I don't think a child's palate maturing is analogous to a fiftysomething being expected to learn new sexual tricks.

No @58: Thanks for the additional information. Sounds pretty hopeless. Assuming any kids they might have had would be grown up by now, I'd go for DTMFA as a solution.
62
@59. SublimeAfterglow. There is no way that I can see that the therapist was positive about sex and positive about marital monogamy; that he or she said 'there's a narrow problem to do with sex and I'm here to help you solve it', before pulling down a massive chart of the female genitals. The couple have not had a down-and-dirty, really specific conversation about her body. In fact, I don't think she knows her own body well enough yet to be able to give her husband guidance on what he could do orally e.g. 'lick in a wave motion, gently over my clit, then deeper to penetrate', so that she, for instance, could then run the vibrator over her hood.

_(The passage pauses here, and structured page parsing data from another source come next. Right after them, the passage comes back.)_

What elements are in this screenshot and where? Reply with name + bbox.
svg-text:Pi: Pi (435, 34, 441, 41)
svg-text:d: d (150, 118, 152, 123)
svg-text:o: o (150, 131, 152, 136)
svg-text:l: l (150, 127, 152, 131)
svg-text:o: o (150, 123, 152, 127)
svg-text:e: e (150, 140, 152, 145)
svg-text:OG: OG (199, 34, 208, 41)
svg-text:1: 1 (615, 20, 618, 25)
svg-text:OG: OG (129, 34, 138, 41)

They haven't done that primarily because he's embarrassed and thinks it's not his role, or that such a degree of attention to detail is a put-down, meaning he's not a good lover.

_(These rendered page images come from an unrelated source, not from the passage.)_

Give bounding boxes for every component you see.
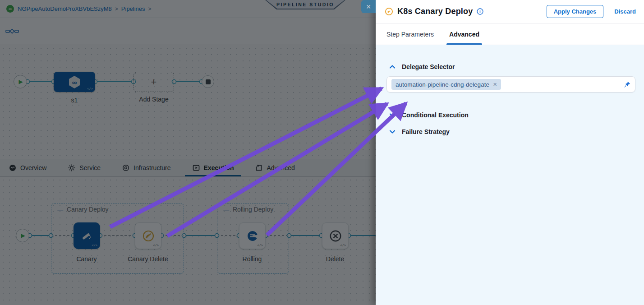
- section-label: Delegate Selector: [402, 63, 455, 70]
- pipeline-studio-app: ∞ NGPipeAutoDemoProXBVbESzyM8 > Pipeline…: [0, 0, 644, 305]
- delegate-tag-chip[interactable]: automation-pipeline-cdng-delegate ✕: [391, 79, 501, 90]
- step-config-drawer: K8s Canary Deploy Apply Changes Discard …: [376, 0, 644, 305]
- drawer-tab-bar: Step Parameters Advanced: [376, 23, 644, 45]
- section-failure-strategy[interactable]: Failure Strategy: [376, 128, 644, 135]
- pin-icon[interactable]: [624, 81, 630, 90]
- delegate-selector-input[interactable]: automation-pipeline-cdng-delegate ✕: [386, 76, 635, 92]
- section-label: Conditional Execution: [402, 111, 469, 119]
- apply-changes-button[interactable]: Apply Changes: [547, 5, 604, 18]
- delegate-tag-label: automation-pipeline-cdng-delegate: [396, 81, 489, 88]
- tab-advanced[interactable]: Advanced: [449, 23, 479, 45]
- close-icon: ✕: [366, 3, 371, 10]
- remove-tag-icon[interactable]: ✕: [493, 82, 497, 88]
- tab-label: Advanced: [449, 31, 479, 38]
- active-tab-underline: [446, 43, 482, 45]
- chevron-down-icon[interactable]: [389, 112, 396, 118]
- canary-step-icon: [385, 7, 393, 16]
- info-icon[interactable]: [477, 8, 483, 15]
- drawer-close-button[interactable]: ✕: [361, 0, 376, 13]
- tab-step-parameters[interactable]: Step Parameters: [386, 23, 434, 45]
- drawer-header: K8s Canary Deploy Apply Changes Discard: [376, 0, 644, 23]
- section-conditional-execution[interactable]: Conditional Execution: [376, 111, 644, 119]
- chevron-up-icon[interactable]: [389, 64, 396, 69]
- section-label: Failure Strategy: [402, 128, 450, 135]
- chevron-down-icon[interactable]: [389, 129, 396, 134]
- tab-label: Step Parameters: [386, 31, 434, 38]
- section-delegate-selector[interactable]: Delegate Selector: [376, 63, 644, 70]
- discard-button[interactable]: Discard: [614, 8, 636, 15]
- step-title: K8s Canary Deploy: [397, 7, 473, 16]
- pipeline-canvas: ∞ NGPipeAutoDemoProXBVbESzyM8 > Pipeline…: [0, 0, 376, 305]
- canvas-dim-overlay: [0, 0, 376, 305]
- drawer-body: Delegate Selector automation-pipeline-cd…: [376, 45, 644, 305]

About oral sex, many women of traditional backgrounds are socialized into thinking that there's greater transgression or impropriety or 'dirtiness' in their wanting it (or wanting to explore it) than men. The onus is on him to go down on her first and to make it apparent, verbally or through noncoercive physical suggestion, that he wants some too.

My strong sense is that the right thing to do as responders to this letter is to encourage the LW to be more lovingly demanding of her husband.
63
@62: “My strong sense is that the right thing to do as responders to this letter is to encourage the LW to be more lovingly demanding of her husband.”

Rereading the original context it is clear she’s done everything within her power to try and convince him to prioritize her pleasure, something he is at complete personal odds to and feels threatened by. Thus we encourage her to find her own happiness when he denies her so.
64
@63. UndeadAyn. OK, that's the next step.

But it's a bigger step--and it's maybe harder for her to take than it would be for us. (We don't live in small communities. We aren't married to men who think that women should be happy just with blundering PIV sex. We weren't virgins when we formed lifelong commitments).

I hope she finds her happiness any way she can as well.